**** Provided data ****

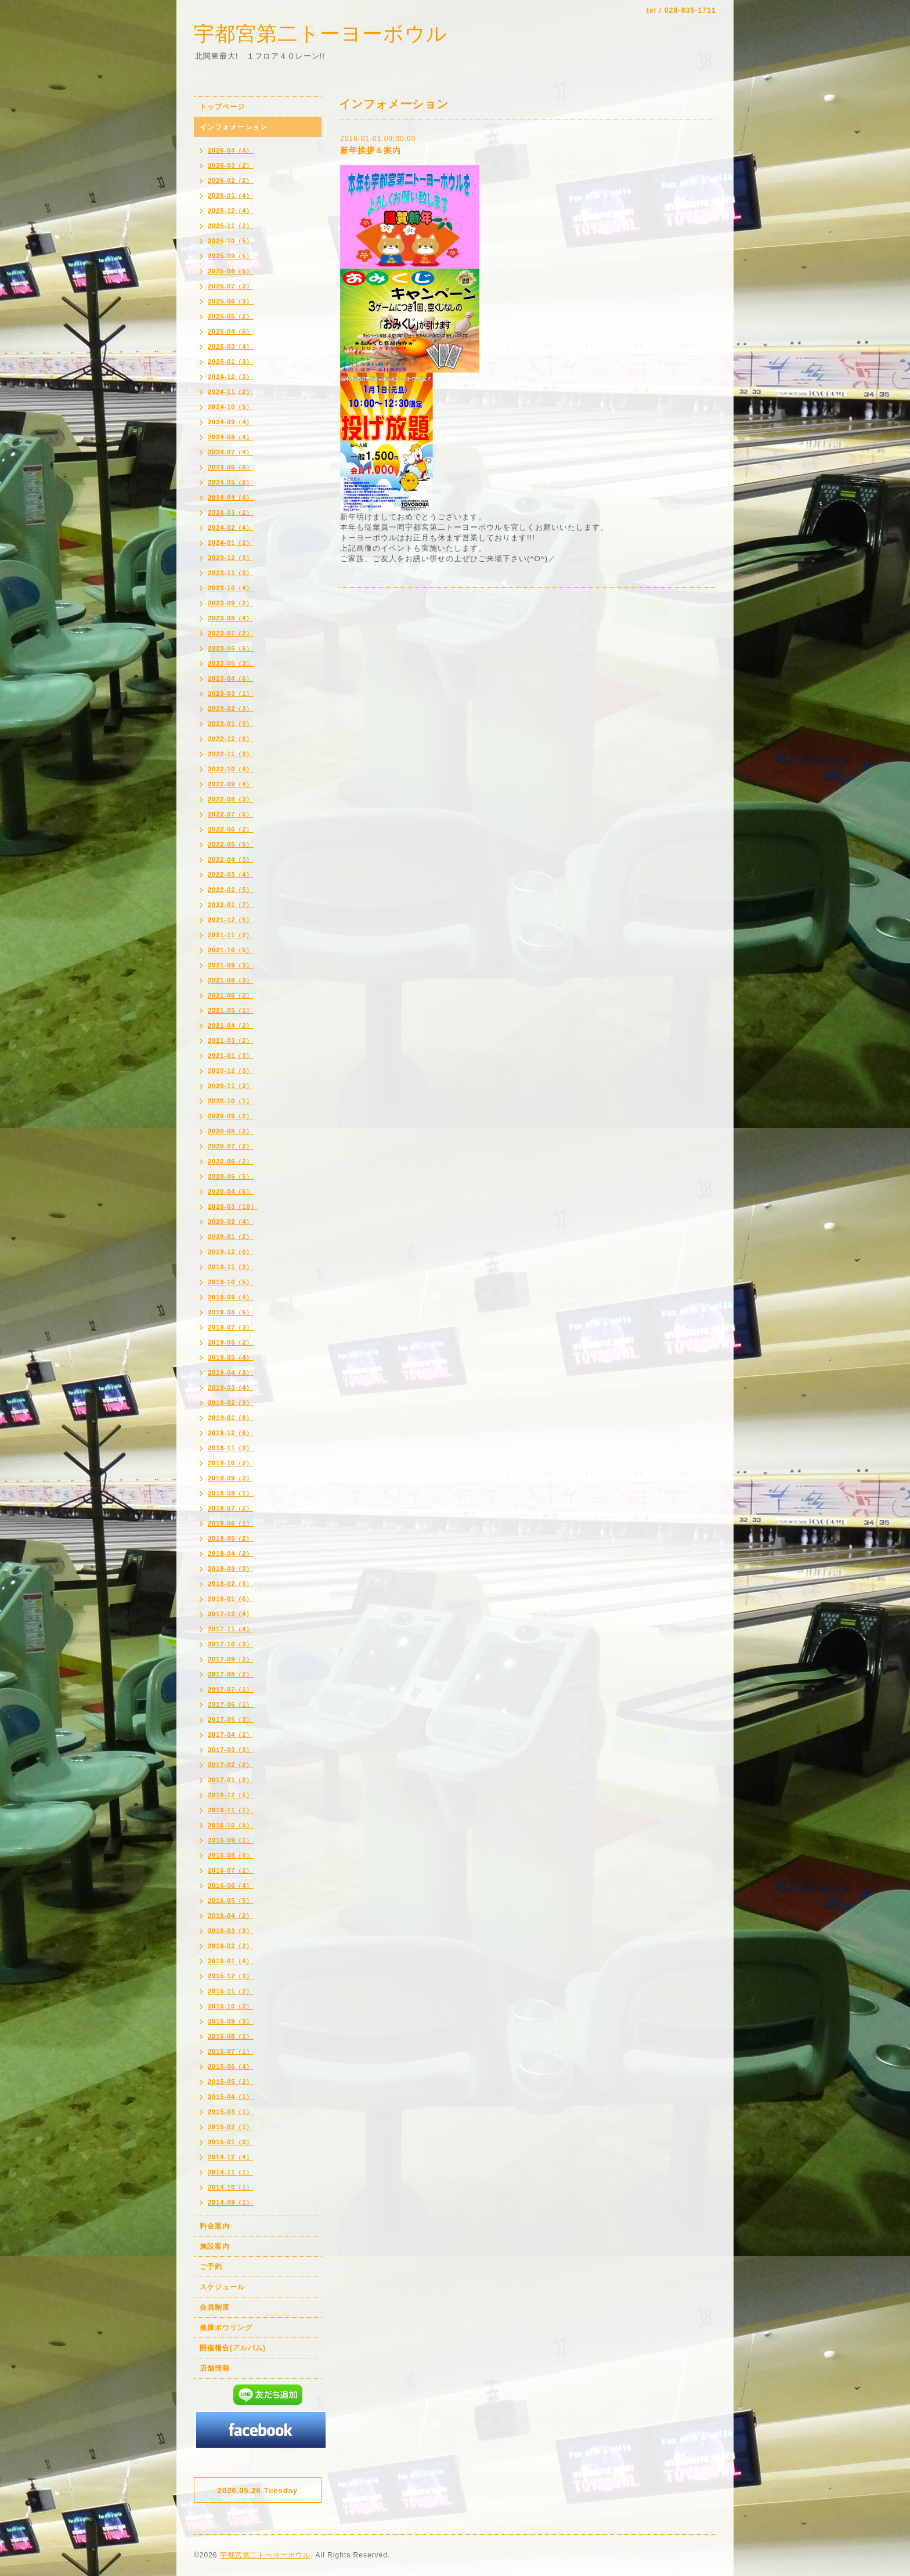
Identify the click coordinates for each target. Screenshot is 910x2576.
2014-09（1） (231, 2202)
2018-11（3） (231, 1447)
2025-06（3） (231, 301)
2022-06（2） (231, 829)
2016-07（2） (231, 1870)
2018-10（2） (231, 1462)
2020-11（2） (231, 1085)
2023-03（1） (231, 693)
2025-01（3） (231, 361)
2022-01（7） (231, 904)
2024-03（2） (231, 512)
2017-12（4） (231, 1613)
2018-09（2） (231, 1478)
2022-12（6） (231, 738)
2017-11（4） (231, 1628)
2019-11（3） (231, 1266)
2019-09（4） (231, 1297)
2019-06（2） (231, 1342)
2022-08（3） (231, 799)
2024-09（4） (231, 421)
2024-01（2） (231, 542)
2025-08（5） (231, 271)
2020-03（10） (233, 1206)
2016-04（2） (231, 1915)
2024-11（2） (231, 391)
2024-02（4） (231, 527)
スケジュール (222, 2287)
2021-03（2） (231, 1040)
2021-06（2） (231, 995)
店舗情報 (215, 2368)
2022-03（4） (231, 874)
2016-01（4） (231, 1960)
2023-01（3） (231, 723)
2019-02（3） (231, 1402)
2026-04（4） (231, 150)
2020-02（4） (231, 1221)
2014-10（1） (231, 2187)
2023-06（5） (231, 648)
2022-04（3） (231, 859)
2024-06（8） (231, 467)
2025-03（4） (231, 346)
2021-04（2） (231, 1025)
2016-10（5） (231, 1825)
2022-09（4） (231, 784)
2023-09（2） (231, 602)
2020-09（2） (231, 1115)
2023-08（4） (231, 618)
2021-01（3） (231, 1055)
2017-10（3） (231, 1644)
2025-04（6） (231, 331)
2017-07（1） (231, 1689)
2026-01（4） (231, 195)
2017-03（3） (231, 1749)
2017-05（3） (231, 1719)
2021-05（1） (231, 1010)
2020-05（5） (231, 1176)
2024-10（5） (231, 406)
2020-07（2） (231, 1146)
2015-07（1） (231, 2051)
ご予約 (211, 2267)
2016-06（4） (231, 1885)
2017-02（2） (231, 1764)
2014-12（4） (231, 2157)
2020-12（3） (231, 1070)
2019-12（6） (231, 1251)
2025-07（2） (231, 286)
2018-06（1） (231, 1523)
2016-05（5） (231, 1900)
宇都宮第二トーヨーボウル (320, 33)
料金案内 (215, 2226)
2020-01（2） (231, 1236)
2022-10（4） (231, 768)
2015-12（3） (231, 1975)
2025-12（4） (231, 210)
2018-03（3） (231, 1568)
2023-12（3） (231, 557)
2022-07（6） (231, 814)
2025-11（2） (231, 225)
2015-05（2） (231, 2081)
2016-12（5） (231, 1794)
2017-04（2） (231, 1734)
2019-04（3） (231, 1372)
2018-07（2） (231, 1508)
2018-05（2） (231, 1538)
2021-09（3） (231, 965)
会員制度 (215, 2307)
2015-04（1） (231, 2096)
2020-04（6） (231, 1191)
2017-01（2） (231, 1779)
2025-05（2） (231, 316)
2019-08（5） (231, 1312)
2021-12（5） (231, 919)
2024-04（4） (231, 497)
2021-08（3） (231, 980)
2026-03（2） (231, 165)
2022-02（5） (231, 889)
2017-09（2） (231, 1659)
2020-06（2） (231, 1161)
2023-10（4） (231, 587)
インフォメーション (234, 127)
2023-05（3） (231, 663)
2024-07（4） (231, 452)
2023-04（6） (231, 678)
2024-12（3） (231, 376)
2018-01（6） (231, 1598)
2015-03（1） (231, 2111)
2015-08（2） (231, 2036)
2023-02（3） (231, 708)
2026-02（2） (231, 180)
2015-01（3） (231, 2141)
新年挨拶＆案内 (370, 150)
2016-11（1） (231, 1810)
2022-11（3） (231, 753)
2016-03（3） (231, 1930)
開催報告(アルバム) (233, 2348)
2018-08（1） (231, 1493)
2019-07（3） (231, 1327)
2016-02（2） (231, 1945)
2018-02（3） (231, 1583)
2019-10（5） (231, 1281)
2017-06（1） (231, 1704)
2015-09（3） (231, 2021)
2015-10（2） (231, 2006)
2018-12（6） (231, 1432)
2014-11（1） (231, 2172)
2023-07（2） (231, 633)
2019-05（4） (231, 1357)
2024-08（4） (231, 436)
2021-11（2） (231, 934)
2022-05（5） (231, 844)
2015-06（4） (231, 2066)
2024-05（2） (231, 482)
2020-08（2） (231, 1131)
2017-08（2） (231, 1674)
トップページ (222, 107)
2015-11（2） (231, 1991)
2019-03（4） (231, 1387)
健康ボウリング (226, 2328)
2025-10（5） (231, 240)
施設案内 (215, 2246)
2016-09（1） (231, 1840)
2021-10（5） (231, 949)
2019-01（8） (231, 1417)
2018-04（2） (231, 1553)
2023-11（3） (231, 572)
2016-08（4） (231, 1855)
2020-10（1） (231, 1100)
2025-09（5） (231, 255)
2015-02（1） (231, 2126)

****
**** Provided data ****

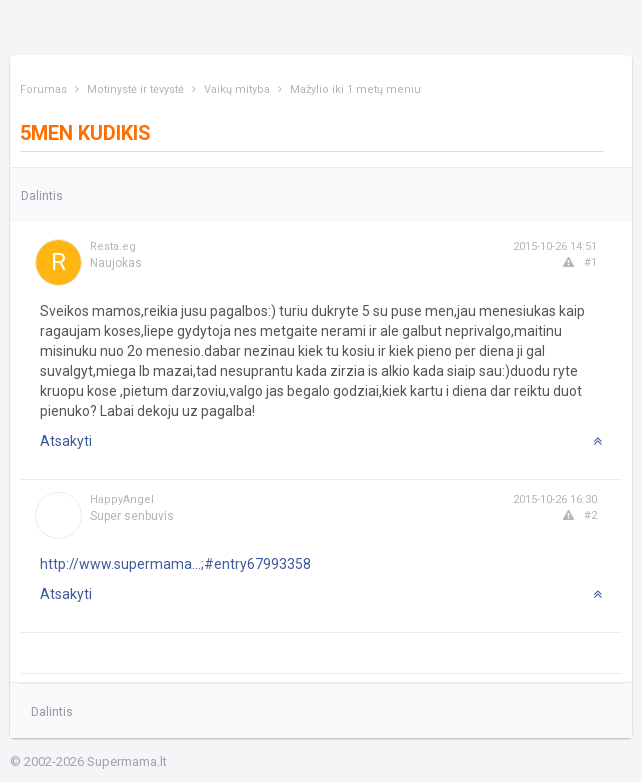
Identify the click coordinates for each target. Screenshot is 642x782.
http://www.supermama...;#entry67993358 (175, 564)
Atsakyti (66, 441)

****

» **What is expected**: Reproduce the lines of the entries above from the one with "2020-02（4） (231, 1221)" to the one with "2021-10（5） (231, 949)", both included, exactly and without any other line.

» **Written answer**:
2020-02（4） (231, 1221)
2014-10（1） (231, 2187)
2023-06（5） (231, 648)
2022-04（3） (231, 859)
2024-06（8） (231, 467)
2025-03（4） (231, 346)
2021-04（2） (231, 1025)
2016-10（5） (231, 1825)
2022-09（4） (231, 784)
2023-09（2） (231, 602)
2020-09（2） (231, 1115)
2023-08（4） (231, 618)
2021-01（3） (231, 1055)
2017-10（3） (231, 1644)
2025-04（6） (231, 331)
2017-07（1） (231, 1689)
2026-01（4） (231, 195)
2017-03（3） (231, 1749)
2017-05（3） (231, 1719)
2021-05（1） (231, 1010)
2020-05（5） (231, 1176)
2024-10（5） (231, 406)
2020-07（2） (231, 1146)
2015-07（1） (231, 2051)
ご予約 (211, 2267)
2016-06（4） (231, 1885)
2017-02（2） (231, 1764)
2014-12（4） (231, 2157)
2020-12（3） (231, 1070)
2019-12（6） (231, 1251)
2025-07（2） (231, 286)
2018-06（1） (231, 1523)
2016-05（5） (231, 1900)
宇都宮第二トーヨーボウル (320, 33)
料金案内 (215, 2226)
2020-01（2） (231, 1236)
2022-10（4） (231, 768)
2015-12（3） (231, 1975)
2025-12（4） (231, 210)
2018-03（3） (231, 1568)
2023-12（3） (231, 557)
2022-07（6） (231, 814)
2025-11（2） (231, 225)
2015-05（2） (231, 2081)
2016-12（5） (231, 1794)
2017-04（2） (231, 1734)
2019-04（3） (231, 1372)
2018-07（2） (231, 1508)
2018-05（2） (231, 1538)
2021-09（3） (231, 965)
会員制度 (215, 2307)
2015-04（1） (231, 2096)
2020-04（6） (231, 1191)
2017-01（2） (231, 1779)
2025-05（2） (231, 316)
2019-08（5） (231, 1312)
2021-12（5） (231, 919)
2024-04（4） (231, 497)
2021-08（3） (231, 980)
2026-03（2） (231, 165)
2022-02（5） (231, 889)
2017-09（2） (231, 1659)
2020-06（2） (231, 1161)
2023-10（4） (231, 587)
インフォメーション (234, 127)
2023-05（3） (231, 663)
2024-07（4） (231, 452)
2023-04（6） (231, 678)
2024-12（3） (231, 376)
2018-01（6） (231, 1598)
2015-03（1） (231, 2111)
2015-08（2） (231, 2036)
2023-02（3） (231, 708)
2026-02（2） (231, 180)
2015-01（3） (231, 2141)
新年挨拶＆案内 (370, 150)
2016-11（1） (231, 1810)
2022-11（3） (231, 753)
2016-03（3） (231, 1930)
開催報告(アルバム) (233, 2348)
2018-08（1） (231, 1493)
2019-07（3） (231, 1327)
2016-02（2） (231, 1945)
2018-02（3） (231, 1583)
2019-10（5） (231, 1281)
2017-06（1） (231, 1704)
2015-09（3） (231, 2021)
2015-10（2） (231, 2006)
2018-12（6） (231, 1432)
2014-11（1） (231, 2172)
2023-07（2） (231, 633)
2019-05（4） (231, 1357)
2024-08（4） (231, 436)
2021-11（2） (231, 934)
2022-05（5） (231, 844)
2015-06（4） (231, 2066)
2024-05（2） (231, 482)
2020-08（2） (231, 1131)
2017-08（2） (231, 1674)
トップページ (222, 107)
2015-11（2） (231, 1991)
2019-03（4） (231, 1387)
健康ボウリング (226, 2328)
2025-10（5） (231, 240)
施設案内 (215, 2246)
2016-09（1） (231, 1840)
2021-10（5） (231, 949)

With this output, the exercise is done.